Wherever a line in the records below contains "Menanam", copy that line.

· · ·

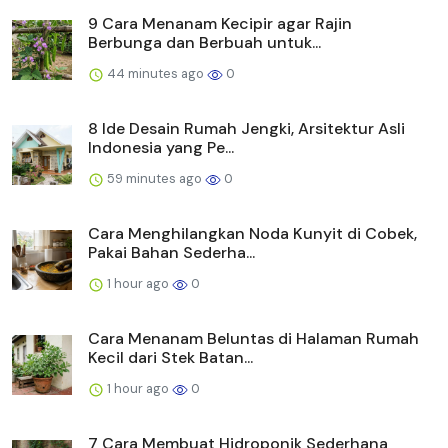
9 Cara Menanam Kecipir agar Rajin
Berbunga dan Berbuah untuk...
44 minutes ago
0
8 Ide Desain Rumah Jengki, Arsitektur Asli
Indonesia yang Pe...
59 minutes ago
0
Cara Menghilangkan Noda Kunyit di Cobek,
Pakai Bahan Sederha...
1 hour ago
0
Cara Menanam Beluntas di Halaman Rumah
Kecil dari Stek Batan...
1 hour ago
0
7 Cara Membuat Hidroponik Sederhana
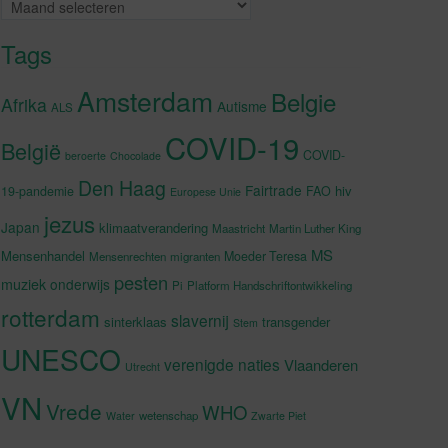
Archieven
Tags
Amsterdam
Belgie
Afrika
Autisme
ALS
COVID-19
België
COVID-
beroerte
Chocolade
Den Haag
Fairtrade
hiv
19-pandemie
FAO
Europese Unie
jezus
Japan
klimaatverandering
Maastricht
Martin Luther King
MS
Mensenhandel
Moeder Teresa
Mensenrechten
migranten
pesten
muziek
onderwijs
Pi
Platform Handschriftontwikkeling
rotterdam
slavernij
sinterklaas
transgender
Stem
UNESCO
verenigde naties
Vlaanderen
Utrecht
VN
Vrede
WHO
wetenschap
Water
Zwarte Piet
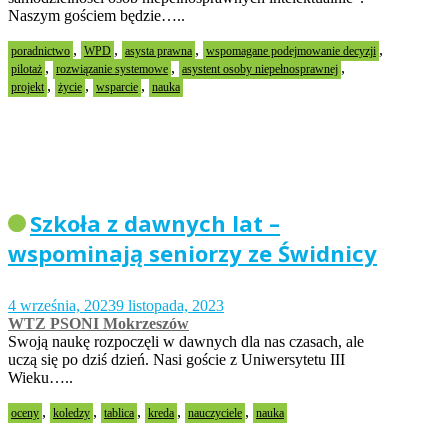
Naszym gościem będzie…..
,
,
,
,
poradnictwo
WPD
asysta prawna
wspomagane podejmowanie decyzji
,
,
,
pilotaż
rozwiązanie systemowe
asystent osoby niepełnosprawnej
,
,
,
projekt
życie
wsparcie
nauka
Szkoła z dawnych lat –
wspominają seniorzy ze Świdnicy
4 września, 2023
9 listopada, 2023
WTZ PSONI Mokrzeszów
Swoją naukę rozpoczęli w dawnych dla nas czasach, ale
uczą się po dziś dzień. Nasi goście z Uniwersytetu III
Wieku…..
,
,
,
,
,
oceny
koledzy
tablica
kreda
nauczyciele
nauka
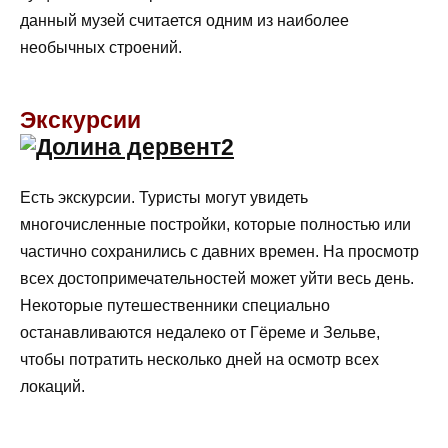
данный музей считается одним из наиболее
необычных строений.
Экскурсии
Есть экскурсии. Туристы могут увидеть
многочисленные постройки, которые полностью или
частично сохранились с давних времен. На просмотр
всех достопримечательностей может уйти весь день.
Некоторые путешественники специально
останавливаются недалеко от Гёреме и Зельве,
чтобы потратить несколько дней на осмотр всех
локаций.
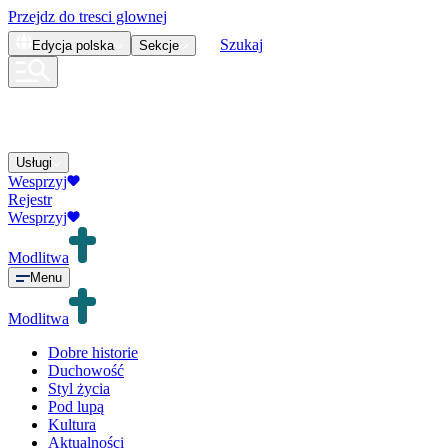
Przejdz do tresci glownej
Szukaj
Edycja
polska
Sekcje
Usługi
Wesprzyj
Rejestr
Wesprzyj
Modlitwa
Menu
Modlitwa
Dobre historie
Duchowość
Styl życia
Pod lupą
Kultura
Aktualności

· · ·

Task output
9 Cara Menanam Kecipir agar Rajin
Cara Menanam Beluntas di Halaman Rumah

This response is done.